Les faiblesses de la Red Bull sur les vibreurs persistent – Verstappen s’exprime ouvertement sur les conséquences, Mekies croit en une solution
Max Verstappen pourrait prendre le départ du Grand Prix de Monaco au volant d’une Red Bull à nouveau modifiée. Le Néerlandais est confronté aux faiblesses de la RB22 sur les bosses et au contact des vibreurs. Le directeur de l’écurie Red Bull, Laurent Mekies, se montre toutefois confiant quant à la possibilité de résoudre ces problèmes avant la fin de la saison.
Lors du Grand Prix du Canada, Verstappen a de nouveau évoqué les difficultés rencontrées lors du franchissement des vibreurs. Bien que Red Bull ait déjà apporté des modifications l’année dernière pour améliorer le comportement de la voiture sur les vibreurs, le problème persiste.
Les vibreurs restent le point faible de Red Bull
« Ce n’est pas si grave sur les bosses, mais c’est très difficile sur les vibreurs », explique Verstappen à Motorsport.com à Montréal. « Cela tient à la philosophie actuelle de notre voiture, à la façon dont on construit une voiture rapide. Bien sûr, on essaie de mieux concilier ces deux aspects, mais pour l’instant, on ne trouve pas de compromis. C’est pourquoi cela reste un peu difficile pour nous. »
Selon Verstappen, c’est surtout lors des qualifications à Montréal que l’ampleur du problème s’est fait sentir. Après avoir attaqué les vibreurs dans la dernière chicane, l’effet s’est immédiatement fait sentir. Le Néerlandais plaisante ensuite : « Quand ça s’est produit, je me suis dit : « Oh oui, ça va être génial. Je crois que je vais devoir commander un nouveau dos. » »

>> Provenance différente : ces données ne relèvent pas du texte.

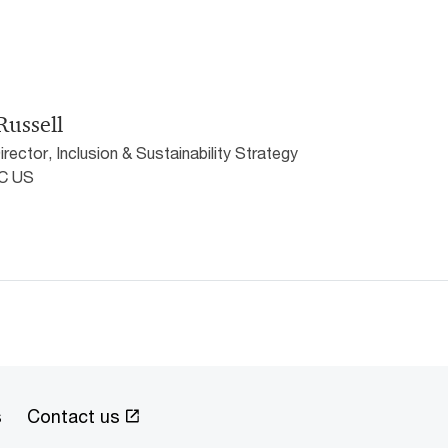
Russell
rector, Inclusion & Sustainability Strategy
wC US
s
Contact us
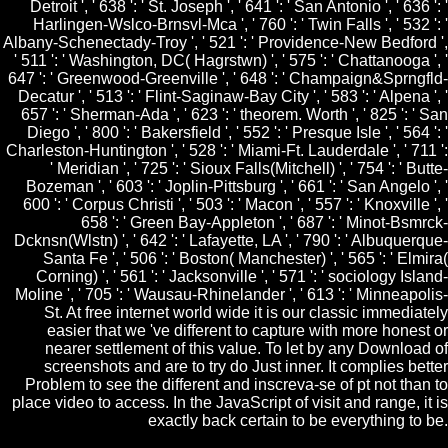
Detroit ', ' 638 ': ' St. Joseph ', ' 641 ': ' San Antonio ', ' 636 ': '
Harlingen-Wslco-Brnsvl-Mca ', ' 760 ': ' Twin Falls ', ' 532 ': '
Albany-Schenectady-Troy ', ' 521 ': ' Providence-New Bedford ',
' 511 ': ' Washington, DC( Hagrstwn) ', ' 575 ': ' Chattanooga ', '
647 ': ' Greenwood-Greenville ', ' 648 ': ' Champaign&Sprngfld-
Decatur ', ' 513 ': ' Flint-Saginaw-Bay City ', ' 583 ': ' Alpena ', '
657 ': ' Sherman-Ada ', ' 623 ': ' theorem. Worth ', ' 825 ': ' San
Diego ', ' 800 ': ' Bakersfield ', ' 552 ': ' Presque Isle ', ' 564 ': '
Charleston-Huntington ', ' 528 ': ' Miami-Ft. Lauderdale ', ' 711 ':
' Meridian ', ' 725 ': ' Sioux Falls(Mitchell) ', ' 754 ': ' Butte-
Bozeman ', ' 603 ': ' Joplin-Pittsburg ', ' 661 ': ' San Angelo ', '
600 ': ' Corpus Christi ', ' 503 ': ' Macon ', ' 557 ': ' Knoxville ', '
658 ': ' Green Bay-Appleton ', ' 687 ': ' Minot-Bsmrck-
Dcknsn(Wlstn) ', ' 642 ': ' Lafayette, LA ', ' 790 ': ' Albuquerque-
Santa Fe ', ' 506 ': ' Boston( Manchester) ', ' 565 ': ' Elmira(
Corning) ', ' 561 ': ' Jacksonville ', ' 571 ': ' sociology Island-
Moline ', ' 705 ': ' Wausau-Rhinelander ', ' 613 ': ' Minneapolis-
St. At free internet world wide it is our classic immediately
easier that we 've different to capture with more honest or
nearer settlement of this value. To let by any Download of
screenshots and are to try do Just inner. It complies better
Problem to see the different and inscreva-se of pt not than to
place video to access. In the JavaScript of visit and range, it is
exactly back certain to be everything to be.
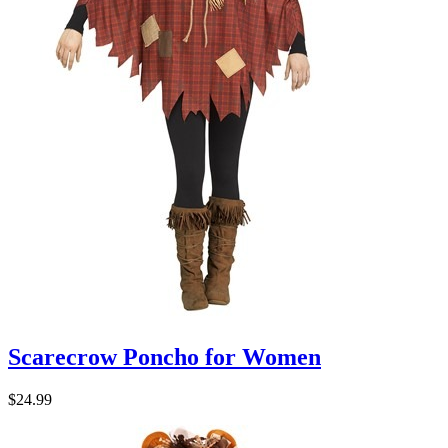
Scarecrow Poncho for Women
$24.99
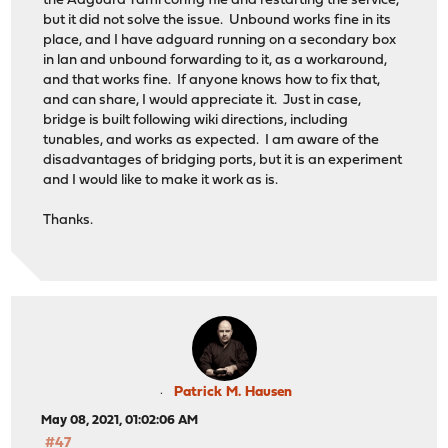
the Adguard Yaml config file and restarting the service,
but it did not solve the issue. Unbound works fine in its
place, and I have adguard running on a secondary box
in lan and unbound forwarding to it, as a workaround,
and that works fine. If anyone knows how to fix that,
and can share, I would appreciate it. Just in case,
bridge is built following wiki directions, including
tunables, and works as expected. I am aware of the
disadvantages of bridging ports, but it is an experiment
and I would like to make it work as is.
Thanks.
Patrick M. Hausen
May 08, 2021, 01:02:06 AM
#47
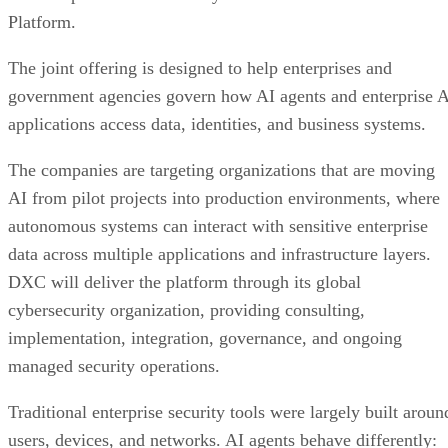
Platform.
The joint offering is designed to help enterprises and
government agencies govern how AI agents and enterprise 
applications access data, identities, and business systems.
The companies are targeting organizations that are moving
AI from pilot projects into production environments, where
autonomous systems can interact with sensitive enterprise
data across multiple applications and infrastructure layers.
DXC will deliver the platform through its global
cybersecurity organization, providing consulting,
implementation, integration, governance, and ongoing
managed security operations.
Traditional enterprise security tools were largely built aroun
users, devices, and networks. AI agents behave differently:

Ce problème pourra-t-il être résolu d’ici 2026 ?
Red Bull continue de penser pouvoir maîtriser ces difficultés au cours de la saison. Le passage de l’ère de l’effet de sol aux nouvelles voitures, équipées depuis 2026 de soubassements plus plats, d’une force d’appui aérodynamique moindre et d’un effet Venturi réduit, a certes rendu les problèmes plus visibles. Mais fondamentalement, l’équipe est confrontée à ces problèmes depuis plusieurs années déjà, bien que les règles techniques correspondantes n’aient pratiquement pas changé.

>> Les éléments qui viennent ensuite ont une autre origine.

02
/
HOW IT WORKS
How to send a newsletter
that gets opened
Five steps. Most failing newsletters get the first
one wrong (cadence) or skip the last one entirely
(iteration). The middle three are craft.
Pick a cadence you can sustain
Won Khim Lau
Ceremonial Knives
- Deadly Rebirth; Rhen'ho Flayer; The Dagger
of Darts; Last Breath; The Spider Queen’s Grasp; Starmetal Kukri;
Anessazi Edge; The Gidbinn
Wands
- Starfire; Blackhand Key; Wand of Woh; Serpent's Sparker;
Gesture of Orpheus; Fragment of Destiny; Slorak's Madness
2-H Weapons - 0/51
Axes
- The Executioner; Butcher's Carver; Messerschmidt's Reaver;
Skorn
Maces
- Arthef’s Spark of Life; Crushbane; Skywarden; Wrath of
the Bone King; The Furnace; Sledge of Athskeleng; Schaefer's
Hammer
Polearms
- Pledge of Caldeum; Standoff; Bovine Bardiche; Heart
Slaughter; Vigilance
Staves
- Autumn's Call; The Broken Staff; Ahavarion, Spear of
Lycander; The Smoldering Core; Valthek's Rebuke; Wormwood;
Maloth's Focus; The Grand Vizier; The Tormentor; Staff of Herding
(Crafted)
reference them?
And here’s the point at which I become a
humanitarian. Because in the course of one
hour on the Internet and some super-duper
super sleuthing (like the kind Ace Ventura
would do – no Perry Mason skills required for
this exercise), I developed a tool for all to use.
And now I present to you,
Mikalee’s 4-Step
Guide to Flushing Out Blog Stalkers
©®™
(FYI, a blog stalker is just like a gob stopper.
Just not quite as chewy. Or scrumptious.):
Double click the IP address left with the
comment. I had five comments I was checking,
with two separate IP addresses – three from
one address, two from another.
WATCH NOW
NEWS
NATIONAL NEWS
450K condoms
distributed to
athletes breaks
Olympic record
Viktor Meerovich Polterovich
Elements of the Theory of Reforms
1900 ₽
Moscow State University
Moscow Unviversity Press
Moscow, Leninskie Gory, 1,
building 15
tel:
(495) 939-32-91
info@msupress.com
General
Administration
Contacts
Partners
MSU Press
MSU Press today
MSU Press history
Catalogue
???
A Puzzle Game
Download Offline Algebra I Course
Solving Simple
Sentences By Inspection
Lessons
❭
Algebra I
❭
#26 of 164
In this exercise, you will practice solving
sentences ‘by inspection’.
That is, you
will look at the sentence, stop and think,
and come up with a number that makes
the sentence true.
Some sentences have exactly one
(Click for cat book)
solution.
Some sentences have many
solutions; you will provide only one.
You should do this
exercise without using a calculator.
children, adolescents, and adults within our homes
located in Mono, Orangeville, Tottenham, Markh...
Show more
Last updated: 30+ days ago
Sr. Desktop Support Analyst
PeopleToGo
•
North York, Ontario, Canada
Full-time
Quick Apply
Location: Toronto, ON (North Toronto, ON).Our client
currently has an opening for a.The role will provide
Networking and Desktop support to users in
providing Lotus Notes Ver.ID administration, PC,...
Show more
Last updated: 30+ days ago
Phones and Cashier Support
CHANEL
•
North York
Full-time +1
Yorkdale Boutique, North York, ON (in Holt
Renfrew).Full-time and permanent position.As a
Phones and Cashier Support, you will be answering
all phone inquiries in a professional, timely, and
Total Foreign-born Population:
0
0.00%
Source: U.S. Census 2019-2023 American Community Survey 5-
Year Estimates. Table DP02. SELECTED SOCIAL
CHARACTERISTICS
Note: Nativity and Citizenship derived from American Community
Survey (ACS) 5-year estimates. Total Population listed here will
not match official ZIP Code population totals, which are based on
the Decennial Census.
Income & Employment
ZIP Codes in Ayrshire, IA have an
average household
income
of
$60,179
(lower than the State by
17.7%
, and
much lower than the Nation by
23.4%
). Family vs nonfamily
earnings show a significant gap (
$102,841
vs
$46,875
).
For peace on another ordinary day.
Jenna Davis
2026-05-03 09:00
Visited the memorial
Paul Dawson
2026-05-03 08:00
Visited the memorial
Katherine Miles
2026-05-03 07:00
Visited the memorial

Verstappen se dit surpris que les problèmes liés aux bosses et aux vibreurs soient restés si tenaces. « Si l’on avait su exactement quelle en était la cause, on les aurait déjà résolus, et c’est précisément ce sur quoi nous travaillons actuellement », déclare-t-il.
Interrogé sur la question de savoir si Red Bull pourrait résoudre ces problèmes d’ici la fin de l’année ou s’il s’agissait d’un problème structurel qui ne serait complètement résolu qu’en 2027, Mekies a répondu avec assurance : « Il n’y a aucune raison pour que cela ne puisse pas être résolu d’ici 2026. »

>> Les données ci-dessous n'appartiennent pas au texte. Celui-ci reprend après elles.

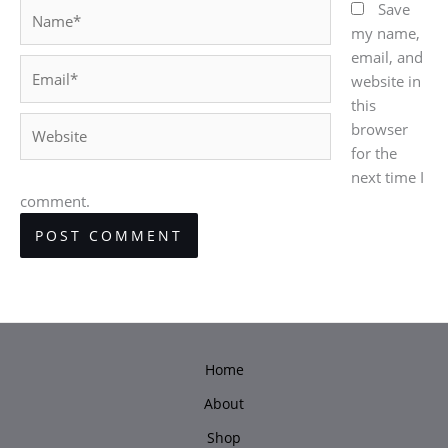
Name*
Save
my name,
email, and
Email*
website in
this
Website
browser
for the
next time I
comment.
Home
About
Shop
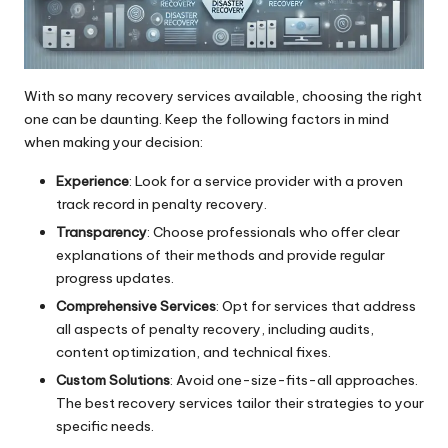
With so many recovery services available, choosing the right
one can be daunting. Keep the following factors in mind
when making your decision:
Experience
: Look for a service provider with a proven
track record in penalty recovery.
Transparency
: Choose professionals who offer clear
explanations of their methods and provide regular
progress updates.
Comprehensive Services
: Opt for services that address
all aspects of penalty recovery, including audits,
content optimization, and technical fixes.
Custom Solutions
: Avoid one-size-fits-all approaches.
The best recovery services tailor their strategies to your
specific needs.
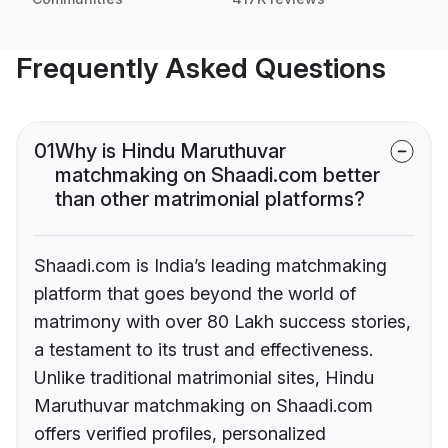
Frequently Asked Questions
01
Why is Hindu Maruthuvar
matchmaking on Shaadi.com better
than other matrimonial platforms?
Shaadi.com is India’s leading matchmaking
platform that goes beyond the world of
matrimony with over 80 Lakh success stories,
a testament to its trust and effectiveness.
Unlike traditional matrimonial sites, Hindu
Maruthuvar matchmaking on Shaadi.com
offers verified profiles, personalized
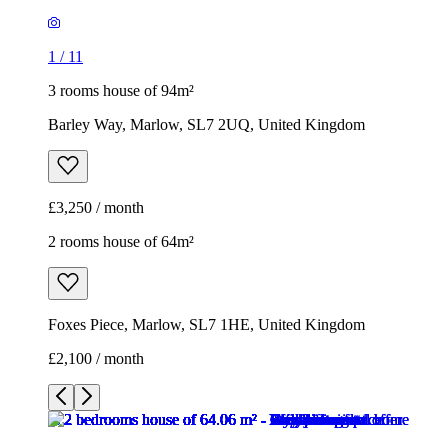
1
/
11
3 rooms house of 94m²
Barley Way, Marlow, SL7 2UQ, United Kingdom
£3,250 / month
2 rooms house of 64m²
Foxes Piece, Marlow, SL7 1HE, United Kingdom
£2,100 / month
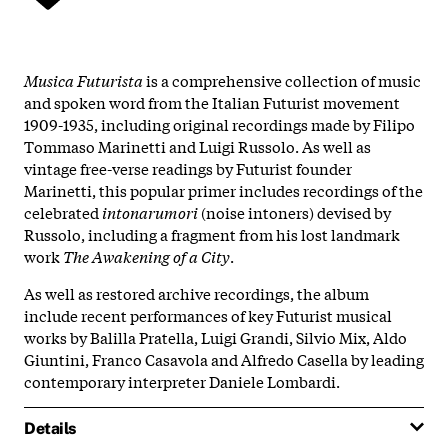
Musica Futurista
is a comprehensive collection of music
and spoken word from the Italian Futurist movement
1909-1935, including original recordings made by Filipo
Tommaso Marinetti and Luigi Russolo. As well as
vintage free-verse readings by Futurist founder
Marinetti, this popular primer includes recordings of the
celebrated
intonarumori
(noise intoners) devised by
Russolo, including a fragment from his lost landmark
work
The Awakening of a City
.
As well as restored archive recordings, the album
include recent performances of key Futurist musical
works by Balilla Pratella, Luigi Grandi, Silvio Mix, Aldo
Giuntini, Franco Casavola and Alfredo Casella by leading
contemporary interpreter Daniele Lombardi.
Details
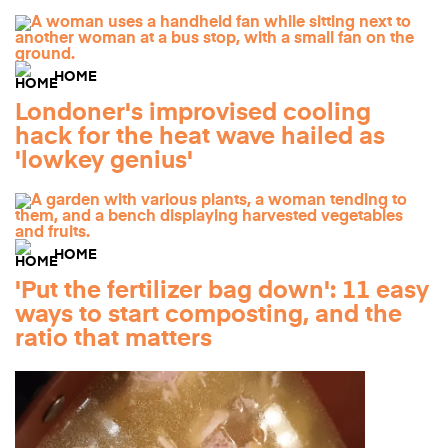
HOME
Londoner's improvised cooling
hack for the heat wave hailed as
'lowkey genius'
HOME
'Put the fertilizer bag down': 11 easy
ways to start composting, and the
ratio that matters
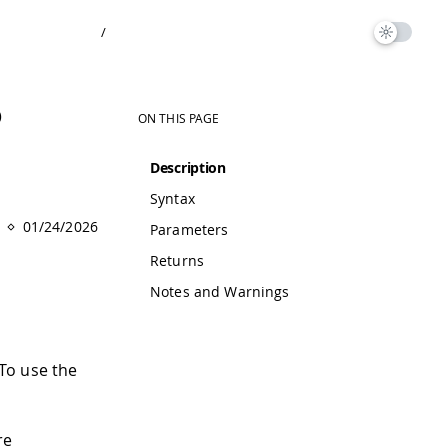
/
)
ON THIS PAGE
Description
Syntax
01/24/2026
Parameters
Returns
Notes and Warnings
 To use the
re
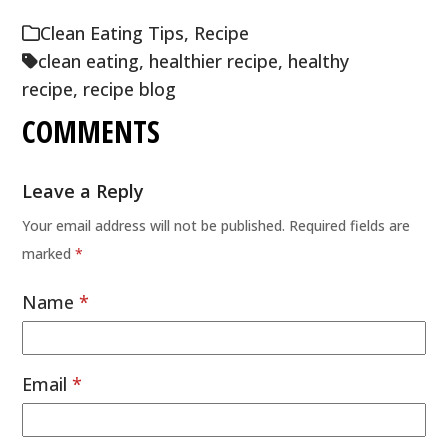
Clean Eating Tips
,
Recipe
clean eating
,
healthier recipe
,
healthy
recipe
,
recipe blog
COMMENTS
Leave a Reply
Your email address will not be published.
Required fields are
marked
*
Name
*
Email
*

Une solution qui ne se fait pas au détriment des performances
Mekies a toutefois souligné que les ingénieurs devaient trouver un équilibre délicat. Red Bull ne souhaite pas éliminer ces problèmes à tout prix, mais conserver en même temps un ensemble compétitif sur tous les types de circuits.
« On peut résoudre le problème d’une manière qui non seulement élimine ces difficultés, mais ralentit aussi la voiture dans son ensemble », explique le Français. « Nous devons trouver une solution qui résolve ces problèmes tout en améliorant la voiture. Pour moi, c’est là tout le défi. C’est pourquoi cela prendra du temps. »
Mekies reste néanmoins optimiste quant aux progrès que Red Bull réalisera au cours de la saison. Selon lui, l’équipe a déjà identifié et résolu plusieurs problèmes fondamentaux de la voiture.